Num dado momento, respondendo à pergunta sobre que livro oferecer às crianças, ela diz: “Pergunte que livro seu coração está precisando”. E então eu tive certeza que sim, deveria sim, precisaria sim, tem cabimento sim e sempre terá. Porque é a biblioteca da escola com garantia de acesso cotidiano e gratuito  aos livros e às diversas práticas leitoras, aberta à comunidade, em rede com bibliotecas comunitárias e públicas que permite a democratização do acesso à palavra escrita, para termos todas e todos acesso às “histórias que dão notícias dos que vieram antes de nós…dos mundos e histórias que sonharam”, como disse Yolanda convicta e melodicamente.

Para que sejamos todas e todos capazes de aprender a dar nome, a sonhar, a aprender e apreender mundos imaginários que saberemos em rede colocar de pé no mundo. Definitivamente. E se existe ou não acaso, se deuses jogam ou não jogam dados no infinito, por fim apareceram as palavras semente de Valter Hugo Mãe:

“E nada é pequeno quanto tem uma biblioteca. O mundo inteiro pode ser convocado à força dos livros. Todas as coisas do mundo podem ser chamadas a comparecer à força das palavras, para existirem diante de nós como matéria da imaginação. As bibliotecas são do tamanho do infinito e sabem toda a maravilha”

P.S. mas nem tanto. Eu bem que queria concluir este texto por aqui, para saciar a sede de palavras inspiradoras e mobilizadoras, mas daí faltaria te contar sobre os “comos”. Ou seja, se você chegou até aqui e encontrou a motivação que precisava para colocar as mãos na massa da mobilização por bibliotecas em escolas, esta é a hora em que você perguntaria, “como?”.

Por isso encaminho aqui os conteúdos produzidos pela Campanha Eu Quero Minha Biblioteca para apoiar você, grupos e organizações a planejar a mobilização e saber quais recursos públicos existem e podem ser buscados por todos – governos e sociedade civil.

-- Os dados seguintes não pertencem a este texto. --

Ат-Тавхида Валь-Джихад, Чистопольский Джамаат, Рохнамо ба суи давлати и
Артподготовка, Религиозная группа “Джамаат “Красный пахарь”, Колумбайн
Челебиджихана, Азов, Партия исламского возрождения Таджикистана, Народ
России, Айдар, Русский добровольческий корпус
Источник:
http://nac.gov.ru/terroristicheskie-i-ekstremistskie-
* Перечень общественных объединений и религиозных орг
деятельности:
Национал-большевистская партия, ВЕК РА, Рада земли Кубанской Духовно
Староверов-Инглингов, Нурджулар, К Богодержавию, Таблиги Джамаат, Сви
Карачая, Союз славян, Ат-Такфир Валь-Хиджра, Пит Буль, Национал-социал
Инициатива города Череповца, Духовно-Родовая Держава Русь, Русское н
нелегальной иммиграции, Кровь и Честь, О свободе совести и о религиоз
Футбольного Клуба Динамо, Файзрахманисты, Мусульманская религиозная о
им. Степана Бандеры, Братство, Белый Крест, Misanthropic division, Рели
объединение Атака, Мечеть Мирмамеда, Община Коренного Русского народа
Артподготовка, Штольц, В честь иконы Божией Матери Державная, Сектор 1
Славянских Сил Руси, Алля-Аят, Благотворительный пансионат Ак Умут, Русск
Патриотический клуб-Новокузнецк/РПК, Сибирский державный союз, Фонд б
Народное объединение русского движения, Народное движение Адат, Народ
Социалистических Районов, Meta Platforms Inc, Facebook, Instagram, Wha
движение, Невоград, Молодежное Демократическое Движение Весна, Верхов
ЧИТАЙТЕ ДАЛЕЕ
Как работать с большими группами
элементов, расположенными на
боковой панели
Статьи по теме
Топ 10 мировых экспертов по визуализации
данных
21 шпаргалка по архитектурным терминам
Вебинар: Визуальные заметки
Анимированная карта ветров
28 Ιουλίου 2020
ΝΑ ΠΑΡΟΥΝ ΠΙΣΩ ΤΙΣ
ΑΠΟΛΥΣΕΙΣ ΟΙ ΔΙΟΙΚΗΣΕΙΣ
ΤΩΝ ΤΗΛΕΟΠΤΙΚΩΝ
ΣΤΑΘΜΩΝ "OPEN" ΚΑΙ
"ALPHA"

É preciso conhecê-los e entender como acessá-los já que nem sempre eles estão claramente identificados como recursos para bibliotecas.

GUIA DE GESTORES PÚBLICOS: indica quais fontes de recursos públicos existentes podem ser acessados para viabilizar os insumos necessários (construção, reforma, mobiliário etc.)  para criar e qualificar bibliotecas em escolas, como: LOA, PAR, Emendas Parlamentares, PDDE etc., nos âmbitos municipal, estadual e federal;

PASSO A PASSO DA SOCIEDADE CIVIL: contém informações importantes sobre como constituir um grupo de incidência e construir agenda sistemática com parlamentares – vereadores(as) e deputados(as) estaduais/federais – e a gestão pública.

Ah! Acompanhe a campanha Eu Quero Minha Biblioteca nas redes sociais: https://www.facebook.com/euquerominhabiblioteca/ e @euquerominhabiblioteca, no instagram.

Bora lá que hoje já é futuro e pode ser o dia em que uma criança adquire o gosto pela leitura, e isso pode fazê-la transformar a vida, letra por letra, em grande escala, Brasil adentro, mundo afora!